Reste enfin la question du financement, qui préoccupe particulièrement le monde économique. Pour de nombreuses entreprises, notamment les petites et moyennes structures, l'allongement du congé maternité pourrait représenter une charge supplémentaire importante.

Dans cette optique, le président de la SME Chamber, Ajay Beedasee, estime que le congé maternité prolongé peut poser de réelles difficultés aux petites et moyennes entreprises (PME), qui disposent souvent de peu de personnel et de moyens limités. Il prend l'exemple d'une petite entreprise où «une secrétaire occupe plusieurs fonctions à la fois, comme la gestion administrative et la comptabilité. Dans ce type de structure, chaque employé est polyvalent et essentiel au fonctionnement quotidien. Si cette personne s'absente pendant une longue période, comme un congé maternité d'un an, l'entreprise peut se retrouver désorganisée, voire bloquée dans certaines de ses activités.»

Pour le président de la SME Chamber, cette situation peut aussi influencer les décisions de recrutement. Il explique que les employeurs des PME pourraient hésiter à embaucher de jeunes femmes, surtout celles susceptibles de se marier ou d'avoir des enfants, en raison des coûts et des contraintes liés à une absence prolongée. En effet, pendant le congé maternité, l'entreprise doit souvent trouver un remplacement tout en continuant à payer la salariée absente, ce qui représente une charge supplémentaire pour des petites structures déjà sous pression.

Face à ces difficultés, la SME Chamber propose une répartition différente du congé maternité. Elle suggère que, pour les six premiers mois, trois mois soient pris en charge par l'entreprise et trois mois par le gouvernement, tandis que le reste de la période se passe en flexitime, permettant un retour progressif au travail selon la situation de la mère. Selon Ajay Beedasee, une telle approche permettrait de mieux équilibrer la protection des mères et la réalité des PME. Il avertit toutefois que, sans adaptation du système actuel, certains employeurs pourraient être tentés de privilégier des profils plus âgés, ce qui pourrait pénaliser les jeunes femmes sur le marché du travail.

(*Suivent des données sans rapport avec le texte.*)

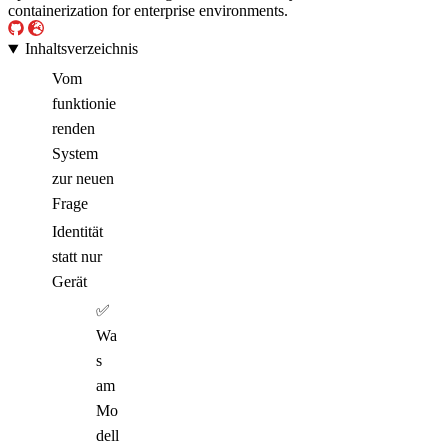
containerization for enterprise environments.
Inhaltsverzeichnis
Vom
funktionie
renden
System
zur neuen
Frage
Identität
statt nur
Gerät
✅
Wa
s
am
Mo
dell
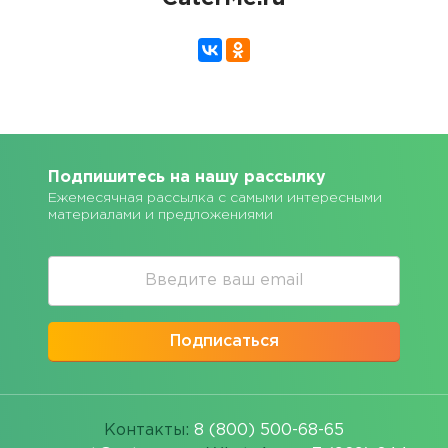
Подпишитесь на нашу рассылку
Ежемесячная рассылка с самыми интересными
материалами и предложениями
Подписаться
Контакты:
8 (800) 500-68-65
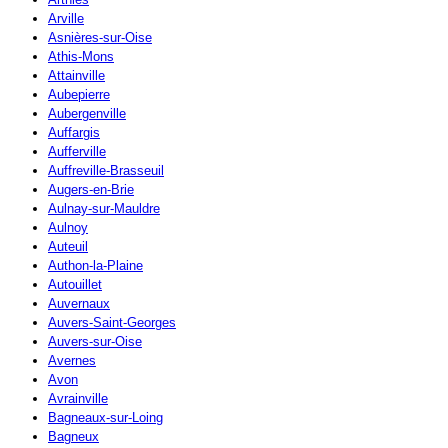
Arville
Asnières-sur-Oise
Athis-Mons
Attainville
Aubepierre
Aubergenville
Auffargis
Aufferville
Auffreville-Brasseuil
Augers-en-Brie
Aulnay-sur-Mauldre
Aulnoy
Auteuil
Authon-la-Plaine
Autouillet
Auvernaux
Auvers-Saint-Georges
Auvers-sur-Oise
Avernes
Avon
Avrainville
Bagneaux-sur-Loing
Bagneux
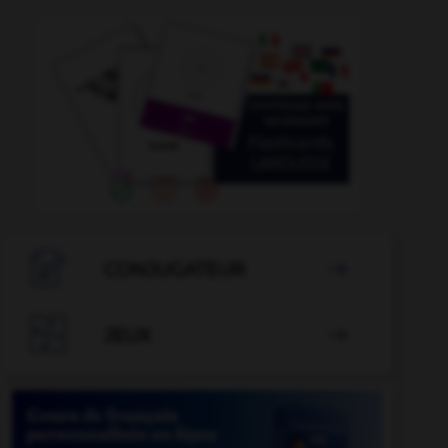

CONJUGATEUR


JEUX

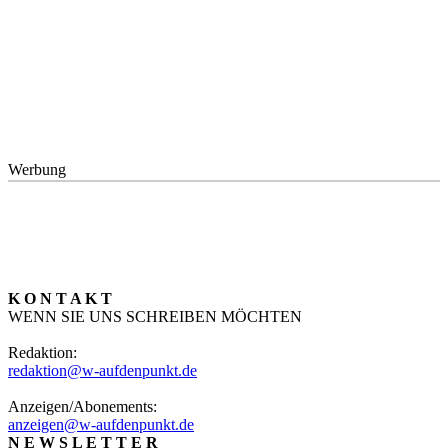
Werbung
K O N T A K T
WENN SIE UNS SCHREIBEN MÖCHTEN
Redaktion:
redaktion@w-aufdenpunkt.de
Anzeigen/Abonements:
anzeigen@w-aufdenpunkt.de
N E W S L E T T E R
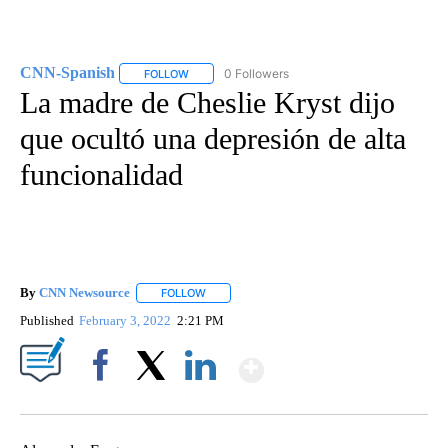
CNN-Spanish
0 Followers
FOLLOW
FOLLOW "CNN-SPANISH" TO RECEIVE NOTIFICA
La madre de Cheslie Kryst dijo
que ocultó una depresión de alta
funcionalidad
By
CNN Newsource
FOLLOW
FOLLOW "" TO RECEIVE NOTIFICATIONS ABOU
Published
February 3, 2022
2:21 PM
Show More
Facebook
X
LinkedIn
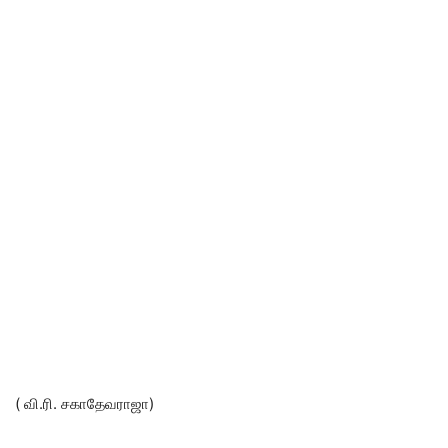
( வி.ரி. சகாதேவராஜா)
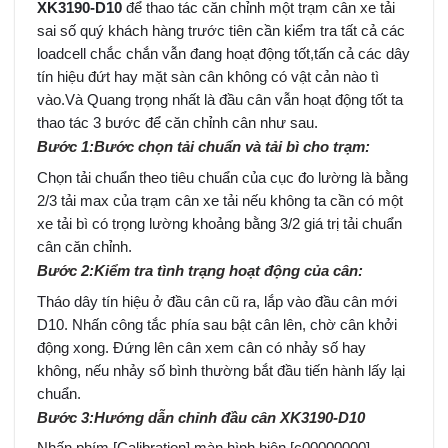
XK3190-D10
để thao tác căn chỉnh một trạm cân xe tải
sai số quý khách hàng trước tiên cần kiểm tra tất cả các
loadcell chắc chắn vẫn đang hoạt động tốt,tấn cả các dây
tín hiệu đứt hay mặt sàn cân không có vật cản nào tì
vào.Và Quang trọng nhất là đầu cân vẫn hoạt động tốt ta
thao tác 3 bước để căn chỉnh cân như sau.
Bước 1:Bước chọn tải chuẩn và tải bì cho trạm:
Chọn tải chuẩn theo tiêu chuẩn của cục đo lường là bằng
2/3 tải max của trạm cân xe tải nếu không ta cần có một
xe tải bì có trọng lường khoảng bằng 3/2 giá trị tải chuẩn
cân căn chỉnh.
Bước 2:Kiểm tra tình trạng hoạt động của cân:
Tháo dây tín hiệu ở đầu cân cũ ra, lắp vào đầu cân mới
D10. Nhấn công tắc phía sau bật cân lên, chờ cân khởi
động xong. Đứng lên cân xem cân có nhảy số hay
không, nếu nhảy số bình thường bắt đầu tiến hành lấy lại
chuẩn.
Bước 3:Hướng dẫn chỉnh đầu cân XK3190-D10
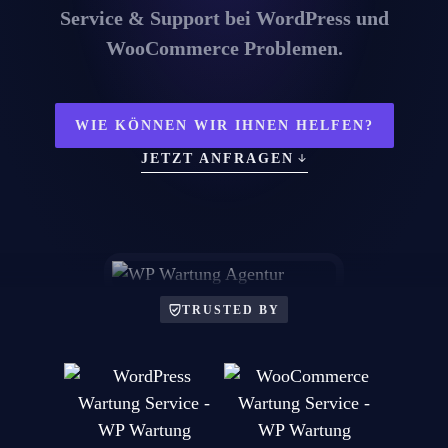
Service & Support bei WordPress und
WooCommerce Problemen.
WIE KÖNNEN WIR IHNEN HELFEN?
JETZT ANFRAGEN
TRUSTED BY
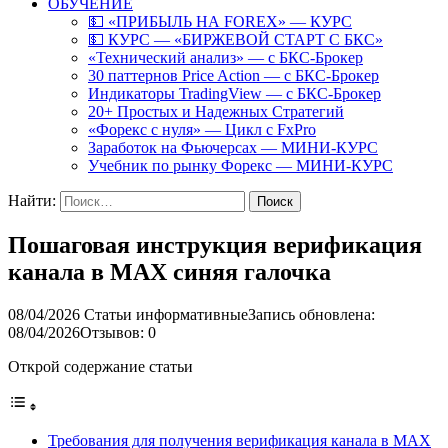
ОБУЧЕНИЕ
💵 «ПРИБЫЛЬ НА FOREX» — КУРС
💵 КУРС — «БИРЖЕВОЙ СТАРТ С БКС»
«Технический анализ» — с БКС-Брокер
30 паттернов Price Action — с БКС-Брокер
Индикаторы TradingView — с БКС-Брокер
20+ Простых и Надежных Стратегий
«Форекс с нуля» — Цикл с FxPro
Заработок на Фьючерсах — МИНИ-КУРС
Учебник по рынку Форекс — МИНИ-КУРС
Найти:
Пошаговая инструкция верификация
канала в MAX синяя галочка
08/04/2026
Статьи информативные
Запись обновлена:
08/04/2026
Отзывов: 0
Открой содержание статьи
Требования для получения верификация канала в MAX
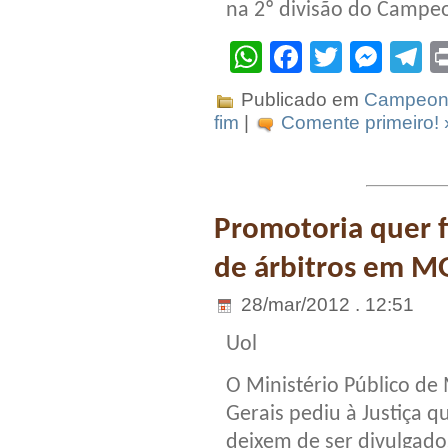
na 2º divisão do Campe
WhatsApp
Facebook
Twitter
Mes
T
Publicado em
Campeona
fim
|
Comente primeiro! 
Promotoria quer f
de árbitros em M
28/mar/2012 . 12:51
Uol
O Ministério Público de
Gerais pediu à Justiça q
deixem de ser divulgado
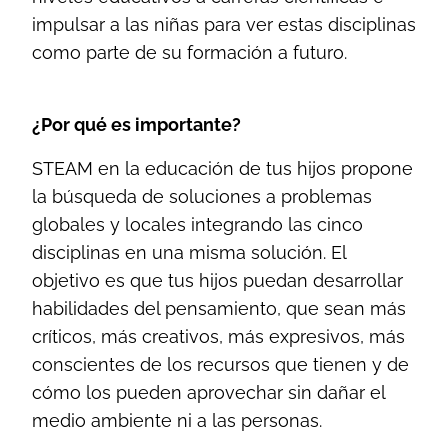
impulsar a las niñas para ver estas disciplinas
como parte de su formación a futuro.
¿Por qué es importante?
STEAM en la educación de tus hijos propone
la búsqueda de soluciones a problemas
globales y locales integrando las cinco
disciplinas en una misma solución. El
objetivo es que tus hijos puedan desarrollar
habilidades del pensamiento, que sean más
críticos, más creativos, más expresivos, más
conscientes de los recursos que tienen y de
cómo los pueden aprovechar sin dañar el
medio ambiente ni a las personas.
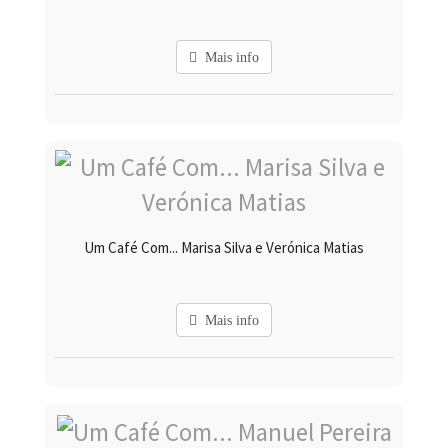
Mais info
Um Café Com... Marisa Silva e Verónica Matias
Mais info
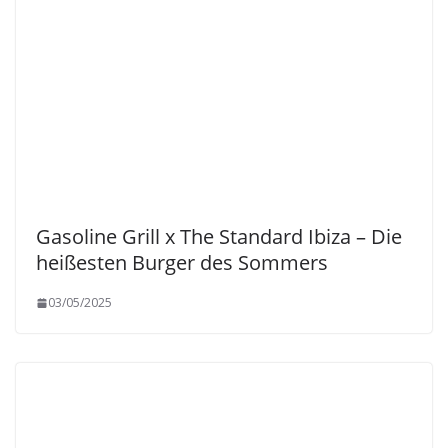
Gasoline Grill x The Standard Ibiza – Die
heißesten Burger des Sommers
03/05/2025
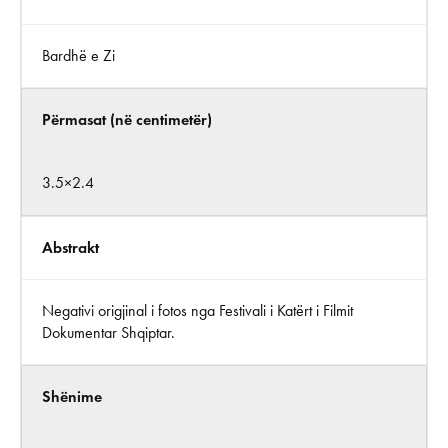
Bardhë e Zi
Përmasat (në centimetër)
3.5×2.4
Abstrakt
Negativi origjinal i fotos nga Festivali i Katërt i Filmit
Dokumentar Shqiptar.
Shënime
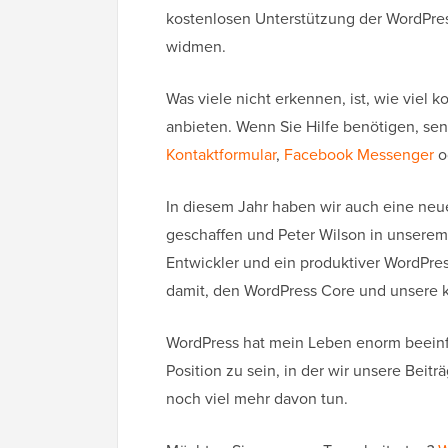
kostenlosen Unterstützung der WordPre
widmen.
Was viele nicht erkennen, ist, wie viel
anbieten. Wenn Sie Hilfe benötigen, sen
Kontaktformular
,
Facebook Messenger
o
In diesem Jahr haben wir auch eine neue
geschaffen und Peter Wilson in unserem
Entwickler und ein produktiver WordPress
damit, den WordPress Core und unsere 
WordPress hat mein Leben enorm beeinflu
Position zu sein, in der wir unsere Bei
noch viel mehr davon tun.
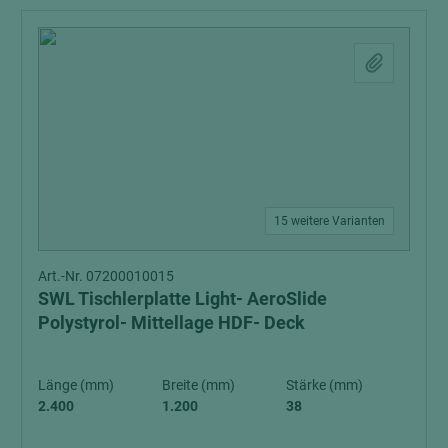
15 weitere Varianten
Art.-Nr. 07200010015
SWL Tischlerplatte Light- AeroSlide
Polystyrol- Mittellage HDF- Deck
Länge (mm)
Breite (mm)
Stärke (mm)
2.400
1.200
38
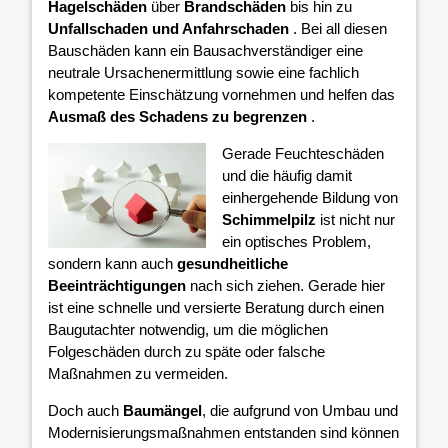
Hagelschäden
über
Brandschäden
bis hin zu
Unfallschaden und Anfahrschaden
. Bei all diesen
Bauschäden kann ein Bausachverständiger eine
neutrale Ursachenermittlung sowie eine fachlich
kompetente Einschätzung vornehmen und helfen das
Ausmaß des Schadens zu begrenzen
.
Gerade Feuchteschäden
und die häufig damit
einhergehende Bildung von
Schimmelpilz
ist nicht nur
ein optisches Problem,
sondern kann auch
gesundheitliche
Beeinträchtigungen
nach sich ziehen. Gerade hier
ist eine schnelle und versierte Beratung durch einen
Baugutachter notwendig, um die möglichen
Folgeschäden durch zu späte oder falsche
Maßnahmen zu vermeiden.
Doch auch
Baumängel
, die aufgrund von Umbau und
Modernisierungsmaßnahmen entstanden sind können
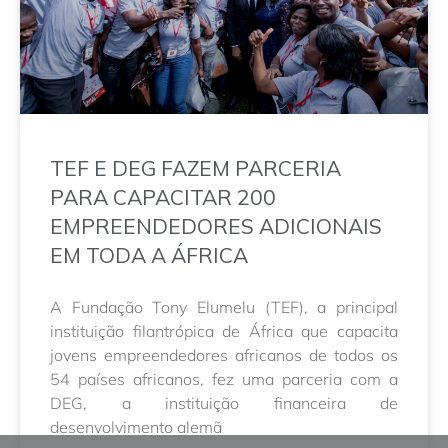
TEF E DEG FAZEM PARCERIA
PARA CAPACITAR 200
EMPREENDEDORES ADICIONAIS
EM TODA A ÁFRICA
A Fundação Tony Elumelu (TEF), a principal
instituição filantrópica de África que capacita
jovens empreendedores africanos de todos os
54 países africanos, fez uma parceria com a
DEG, a instituição financeira de
desenvolvimento alemã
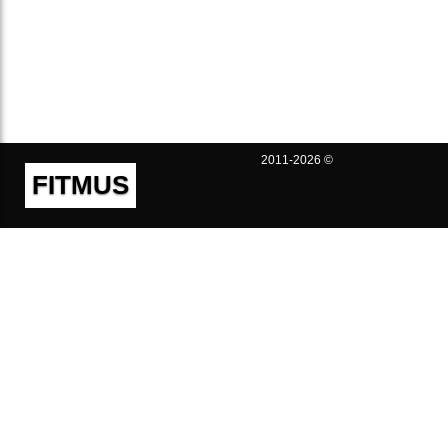
2011-2026 ©
FITMUS
Полезно
Контакты
Пользовательское соглашение
Политика конфиденциальности
Техническая поддержка
Публичная оферта
Предложения и жалобы
support@fitmus.com
Проект
Инструкции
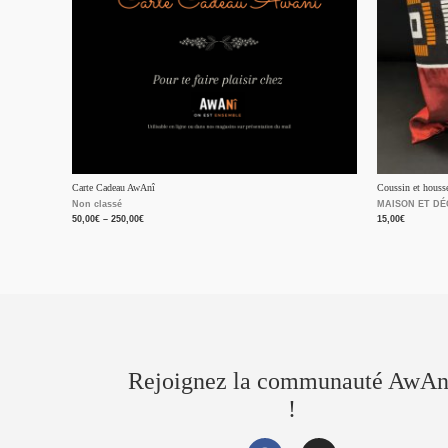
Carte Cadeau AwAnî
Coussin et housse
Non classé
MAISON ET D
50,00
€
–
250,00
€
15,00
€
Rejoignez la communauté AwAn
!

C'est dans cette même optique que d'autres observateurs estiment qu'un dispositif de soutien inspiré du Statutory Maternity Pay ou de la Maternity Allowance britanniques permettrait d'alléger le poids financier supporté par les employeurs. Une telle solution offrirait aux entreprises la possibilité de s'adapter progressivement à cette nouvelle mesure sociale sans compromettre leur équilibre économique.